Social Anxiety Disorder Notes
Social Anxiety Disorder
Learning Outcomes
- Understand the prevalence of Social Anxiety Disorder.
- Understand the diagnostic criteria for Social Anxiety Disorder.
- Understand the causes of Social Anxiety Disorder.
- Understand the cognitive model of Social Anxiety Disorder.
- Understand how CBT for Social Anxiety Disorder works.
- Understand how effective CBT for Social Anxiety Disorder is.
The Basics
- Prevalence:
- Varies from study to study.
- Lifetime prevalence around 13% (Szuhany et al., 2022). Women are more likely to have it or acknowledge it.
- Present in 0.8% of British 5-19 year olds in 2017 (files.digital.nhs.uk).
- Up from 0.32% of British children aged 5-15 in 1999 (Ford et al., 2003).
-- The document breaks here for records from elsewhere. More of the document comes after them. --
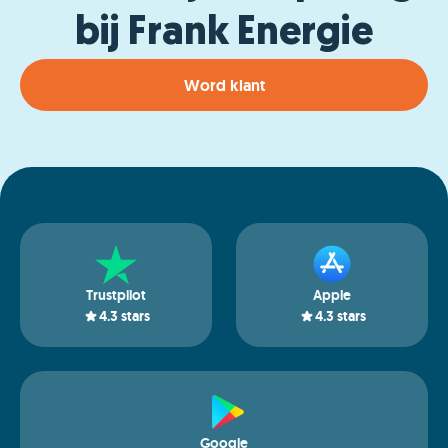
bij Frank Energie
Word klant
Trustpilot
Apple
4.3
stars
4.3
stars
Google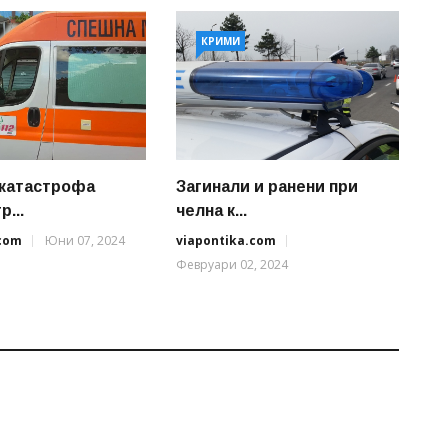
КРИМИ
катастрофа
Загинали и ранени при
р...
челна к...
.com
Юни 07, 2024
viapontika.com
Февруари 02, 2024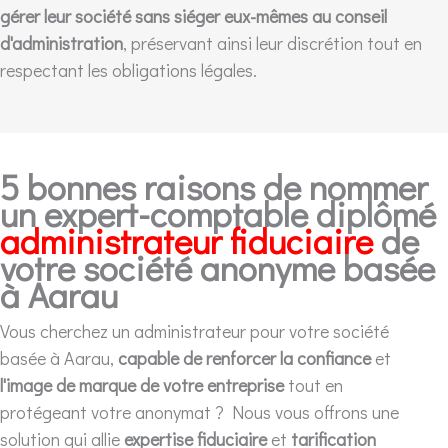
gérer leur société sans siéger eux-mêmes au conseil
d'administration
, préservant ainsi leur discrétion tout en
respectant les obligations légales.
5 bonnes raisons de nommer
un expert-comptable diplômé
administrateur fiduciaire
de
votre société anonyme basée
à Aarau
Vous cherchez un administrateur pour votre société
basée à Aarau,
capable de renforcer la confiance
et
l'image de marque de votre entreprise
tout en
protégeant votre anonymat ? Nous vous offrons une
solution qui allie
expertise fiduciaire
et
tarification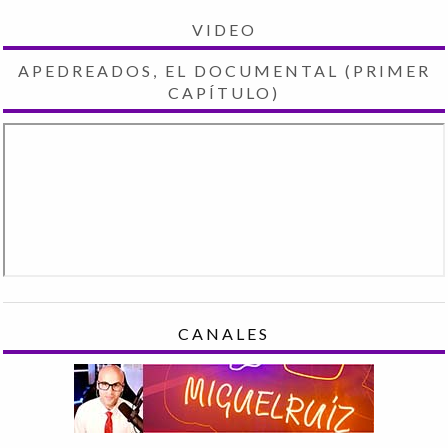
VIDEO
APEDREADOS, EL DOCUMENTAL (PRIMER
CAPÍTULO)
CANALES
Girls more likely to report than boys.
- Onset:
- Theoretically, adolescence.
- Often signs are present much younger.
- Outcomes:
- Risk of substance misuse (e.g., Turner et al., 2018).
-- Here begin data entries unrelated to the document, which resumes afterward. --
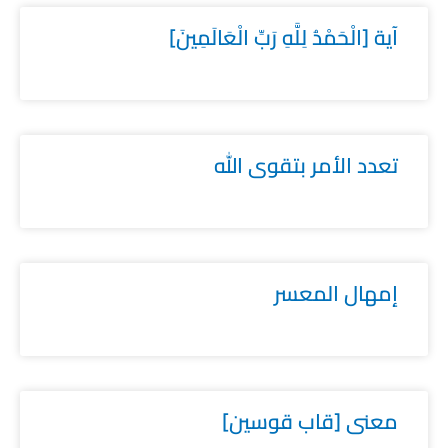
آية [الْحَمْدُ لِلَّهِ رَبِّ الْعَالَمِينَ]
تعدد الأمر بتقوى الله
إمهال المعسر
معنى [قاب قوسين]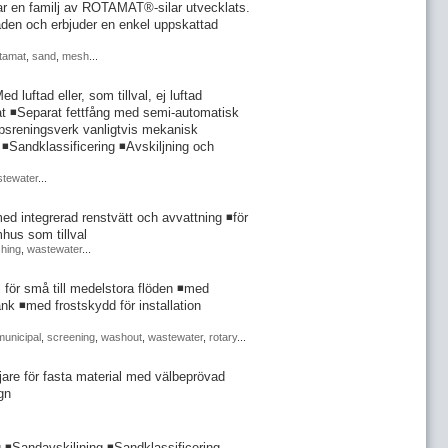
 har en familj av ROTAMAT®-silar utvecklats.
den och erbjuder en enkel uppskattad
tamat
,
sand
,
mesh
...
luftad eller, som tillval, ej luftad
at ◾Separat fettfång med semi-automatisk
loppsreningsverk vanligtvis mekanisk
 ◾Sandklassificering ◾Avskiljning och
tewater
...
 integrerad renstvätt och avvattning ◾för
mhus som tillval
hing
,
wastewater
...
r små till medelstora flöden ◾med
tank ◾med frostskydd för installation
municipal
,
screening
,
washout
,
wastewater
,
rotary
...
are för fasta material med välbeprövad
gn
g ◾Sandavskiljning ◾Sandklassificering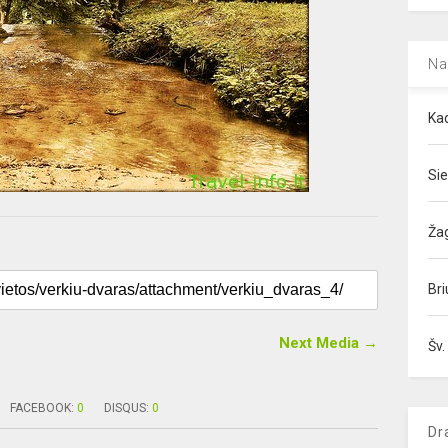
Na
Kad
Sie
Ža
Bri
Next Media →
Šv.
FACEBOOK:
0
DISQUS:
0
Dr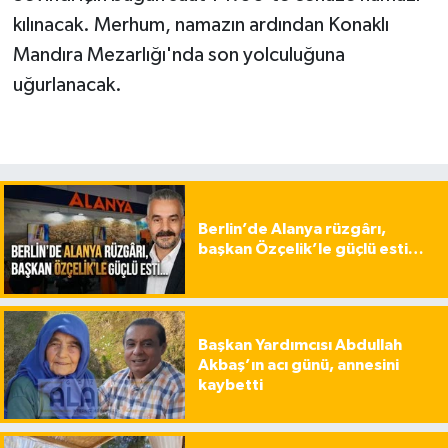
kılınacak. Merhum, namazın ardından Konaklı
Mandıra Mezarlığı'nda son yolculuğuna
uğurlanacak.
Berlin’de Alanya rüzgârı,
başkan Özçelik’le güçlü esti…
Başkan Yardımcısı Abdullah
Akbaş’ın acı günü, annesini
kaybetti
- Risk of depression (e.g., Koyuncu et al., 2019).
Diagnosis: DSM V
- Marked and persistent fear of one or more social or performance situations in which the person is exposed to unfamiliar people or possible scrutiny by others.
- Exposure evokes an immediate anxiety reaction.
- The fear is irrational.
- Feared situation is avoided.
- Avoidance interferes with ‘normal’ life.
- Minimum duration is 6 months.
- Not better explained by another diagnosis.
What Causes Social Anxiety Disorder?
Can be explained on a number of overlapping, non-mutually exclusive levels.
- Genes:
- Genes have a part to play, but it's not the whole picture.
- A meta-analysis of twin studies produced a mean heritability of 0.65 (Beatty et al., 2002).
- Early Environment:
- Some evidence suggests that early parenting styles characterized by overprotection and modeling of social avoidance can increase the risk (e.g., Yaffe, 2021).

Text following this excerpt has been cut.